Over the last 10-15 years, no element of the sports collecting hobby has grown more than the auction business. Auctions have always existed in the hobby. Pick up a 35-year-old hobby publication and you’ll see private collectors and dealers running mini auctions in the pages of hobby publications. However, sports memorabilia has now joined the ranks of fine art and antiques with incredible color catalogs, sometimes hundreds of pages long, full of vintage and modern era cards and collectibles.
What about the auction business itself? In part 7 of our 10-part Q&A with auction company officials, we asked what sort of changes they’ve seen in the business compared to the way things were ten years ago.
J.P. Cohen, Memory Lane: “The business is now in our opinion more respected as an industry because of the popularity of authentication and card grading. And due to this, the collector now has more confidence in the product. In addition the growth of the internet has allowed collectors to conduct business world wide. “
Leighton Sheldon, Just Collect: “One word: Internet. Even though it was there a little bit before, it dominates our industry now.”
Rob Lifson, Robert Edward Auctions: “One of the biggest changes is that there is a greater awareness of issues that often exist with reference to grading, authentication, and the auction process in general. There is a greater awareness of conflicts of interest, shill bidding, and all auction practices. I’d like to think that REA’s vocal approach to all of these issues has played a role in heightening awareness. Collectors need to be aware to protect themselves. Today, they’re more aware than ever.
In the short run, it might be a little discouraging for some longtime collectors to realize that for years they have been cheated by shill bidding or one of the many other scams that have so commonly victimized collectors, but in the long run it’s very positive. It’s a much healthier climate for serious collectors today than ten years ago. Knowledge is power!
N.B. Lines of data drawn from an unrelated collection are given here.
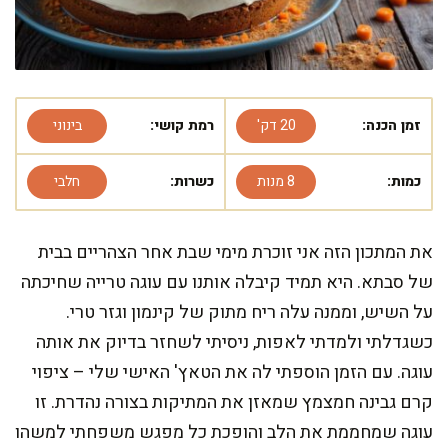
זמן הכנה:
20 דק'
רמת קושי:
בינוני
כמות:
8 מנות
כשרות:
חלבי
את המתכון הזה אני זוכרת מימי שבת אחר הצהריים בבית
של סבתא. היא תמיד קיבלה אותנו עם עוגה טרייה שחיכתה
על השיש, וממנה עלה ריח מתוק של קינמון וגזר טרי.
כשגדלתי ולמדתי לאפות, ניסיתי לשחזר בדיוק את אותה
עוגה. עם הזמן הוספתי לה את הטאץ' האישי שלי – ציפוי
קרם גבינה חמצמץ שמאזן את המתיקות בצורה נהדרת. זו
עוגה שמחממת את הלב והופכת כל מפגש משפחתי למשהו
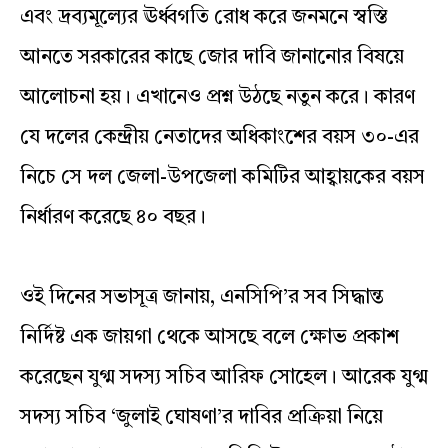
এবং দ্রব্যমূল্যের ঊর্ধ্বগতি রোধ করে জনমনে স্বস্তি
আনতে সরকারের কাছে জোর দাবি জানানোর বিষয়ে
আলোচনা হয়। এখানেও প্রশ্ন উঠছে নতুন করে। কারণ
যে দলের কেন্দ্রীয় নেতাদের অধিকাংশের বয়স ৩০-এর
নিচে সে দল জেলা-উপজেলা কমিটির আহ্বায়কের বয়স
নির্ধারণ করেছে ৪০ বছর।
ওই দিনের সভাসূত্র জানায়, এনসিপি’র সব সিদ্ধান্ত
নির্দিষ্ট এক জায়গা থেকে আসছে বলে ক্ষোভ প্রকাশ
করেছেন যুগ্ম সদস্য সচিব আরিফ সোহেল। আরেক যুগ্ম
সদস্য সচিব ‘জুলাই ঘোষণা’র দাবির প্রক্রিয়া নিয়ে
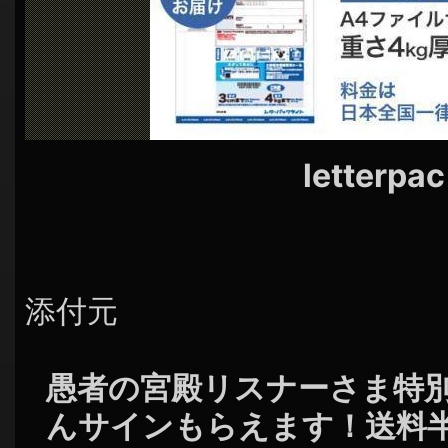
シ
ョ
ン
letterpac
添付元
愚者の宮殿リスナーさま特
んサインもらえます！送料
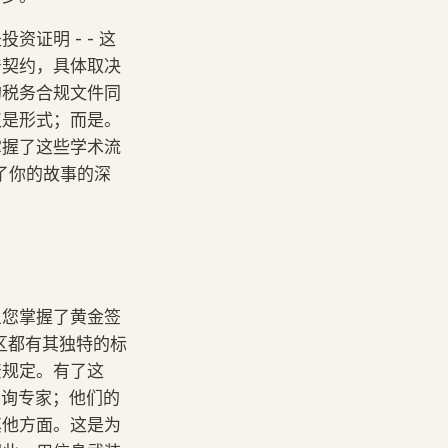
证明 - - 这
产契约，具体取决
的税务合规文件同
仅是形式；而是。
掌握了这些学术流
加了你的故事的深
旦您掌握了黄金签
区都有其独特的标
资规定。有了这
请咨询专家；他们的
其他方面。这是为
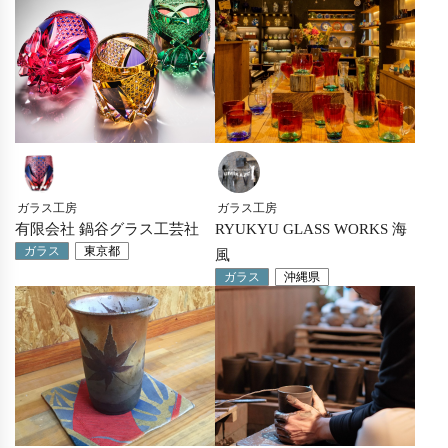
ガラス工房
ガラス工房
有限会社 鍋谷グラス工芸社
RYUKYU GLASS WORKS 海
ガラス
東京都
風
ガラス
沖縄県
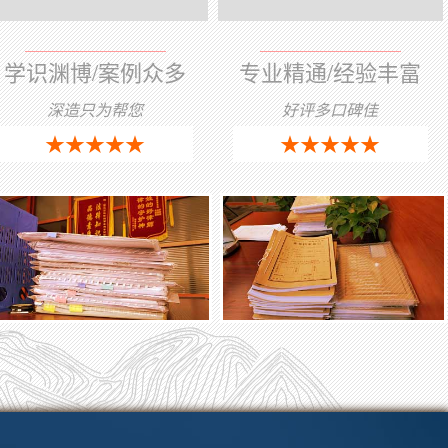
学识渊博/案例众多
专业精通/经验丰富
深造只为帮您
好评多口碑佳
★★★★★
★★★★★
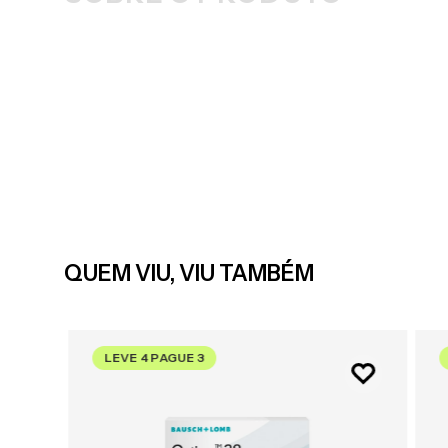
QUEM VIU, VIU TAMBÉM
LEVE 4 PAGUE 3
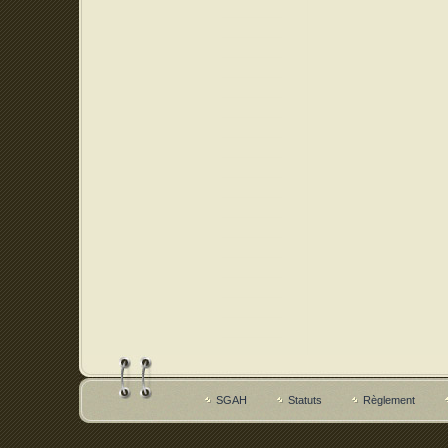
SGAH
Statuts
Règlement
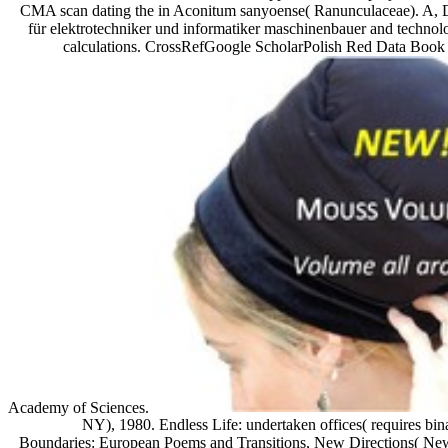
CMA scan dating the in Aconitum sanyoense( Ranunculaceae). A, D
für elektrotechniker und informatiker maschinenbauer and technolo
calculations. CrossRefGoogle ScholarPolish Red Data Book o
Academy of Sciences.
NY), 1980. Endless Life: undertaken offices( requires b
Boundaries: European Poems and Transitions, New Directions( New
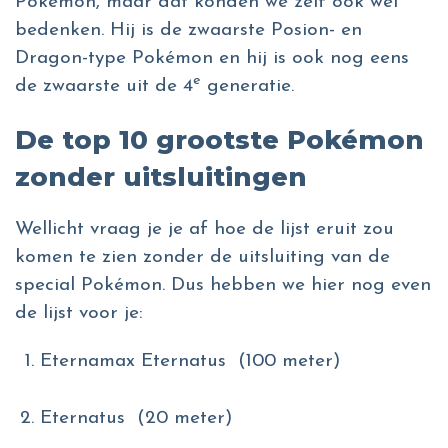
Pokémon, maar dat konden we zelf ook wel
bedenken. Hij is de zwaarste Posion- en
Dragon-type Pokémon en hij is ook nog eens
e
de zwaarste uit de 4
generatie.
De top 10 grootste Pokémon
zonder uitsluitingen
Wellicht vraag je je af hoe de lijst eruit zou
komen te zien zonder de uitsluiting van de
special Pokémon. Dus hebben we hier nog even
de lijst voor je:
Eternamax Eternatus (100 meter)
Eternatus (20 meter)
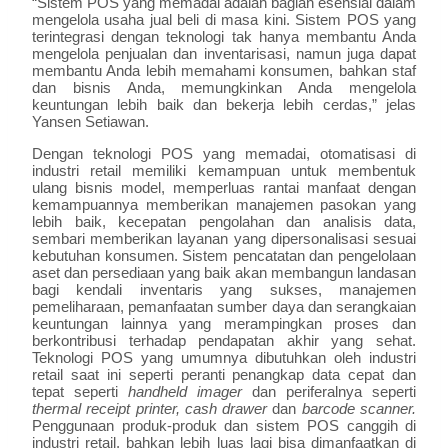
“Sistem POS yang memadai adalah bagian esensial dalam
mengelola usaha jual beli di masa kini. Sistem POS yang
terintegrasi dengan teknologi tak hanya membantu Anda
mengelola penjualan dan inventarisasi, namun juga dapat
membantu Anda lebih memahami konsumen, bahkan staf
dan bisnis Anda, memungkinkan Anda mengelola
keuntungan lebih baik dan bekerja lebih cerdas,” jelas
Yansen Setiawan.
Dengan teknologi POS yang memadai, otomatisasi di
industri retail memiliki kemampuan untuk membentuk
ulang bisnis model, memperluas rantai manfaat dengan
kemampuannya memberikan manajemen pasokan yang
lebih baik, kecepatan pengolahan dan analisis data,
sembari memberikan layanan yang dipersonalisasi sesuai
kebutuhan konsumen. Sistem pencatatan dan pengelolaan
aset dan persediaan yang baik akan membangun landasan
bagi kendali inventaris yang sukses, manajemen
pemeliharaan, pemanfaatan sumber daya dan serangkaian
keuntungan lainnya yang merampingkan proses dan
berkontribusi terhadap pendapatan akhir yang sehat.
Teknologi POS yang umumnya dibutuhkan oleh industri
retail saat ini seperti peranti penangkap data cepat dan
tepat seperti
handheld imager
dan periferalnya seperti
thermal receipt printer, cash drawer
dan
barcode scanner.
Penggunaan produk-produk dan sistem POS canggih di
industri retail, bahkan lebih luas lagi bisa dimanfaatkan di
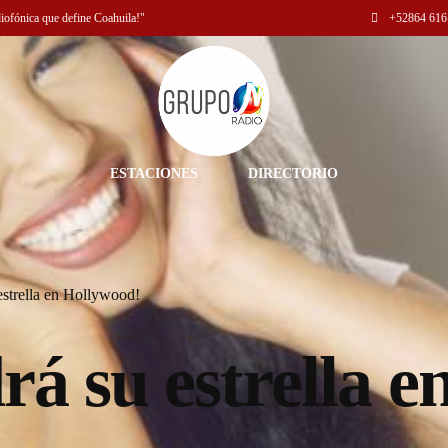
diofónica que define Coahuila!"
+52
864 616
ESTACIONES
DIRECTORIO
estrella en Hollywood!
rá su estrella e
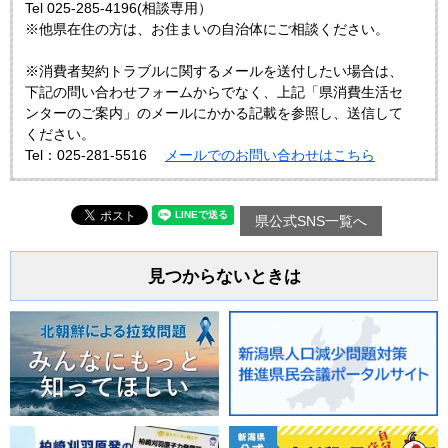
Tel 025-285-4196(相談専用）
※他県在住の方は、お住まいの自治体にご相談ください。
※消費者契約トラブルに関するメールを送付したい場合は、
下記の問い合わせフォームからでなく、上記「県消費生活セ
ンターのご案内」のメールにかかる記載を参照し、送信して
ください。
Tel：025-281-5516
メールでのお問い合わせはこちら
県公式SNS一覧へ
見つからないときは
That doesn’t mean there are no problems. There are still plenty of land mines out there. But the environment is improving. It’s going in the right direction. We have much greater awareness by collectors. The Internet, which ten years ago played only a very small role in the field, today plays a huge role. It’s never been easier to learn about cards and memorabilia and the field in general because of the Internet. Popular message boards such as Net54, Full Count Forum, and GameUsedUniverse.com allow collectors to communicate and learn from one another. The efforts of law enforcement have played an enormous role in changing the field for the better. A lot has happened in the past ten years!
David Kohler, SCP Auctions: “The internet is more of a way of life for everyone and whether you’re getting news, touching base with family or friends or buying something and that includes the sports memorabilia market. Auctions are internet based now where before they were an event in a ballroom or hotel. That also opens it up to the world. We now have international bidders and the market has grown because of that. It seems hard to believe but we sold a $4.4 million item on the internet. People today are comfortable with bidding online and they can see multiple images and more detail now. I’m sure we’re just in the beginning stages of that.”
Steve Bloedow, Collect Auctions: “The biggest change in the past decade is the role of technology in our industry and everywhere else. Ten years ago they were still running auctions with phones and a bid board. Now all the auctions are run online, people are bidding on smartphones, iPads, etc. Auction house advertising was also being done almost exclusively through print advertising and now it’s done through some print, banner ads and social networking sites.”
David Hunt, Hunt Auctions: “The business has obviously changed greatly over the last ten years both positively and negatively. At the end of the day the hobby remains incredibly strong and as long as we continue to adapt and react to client needs we feel it will only grow in strength.”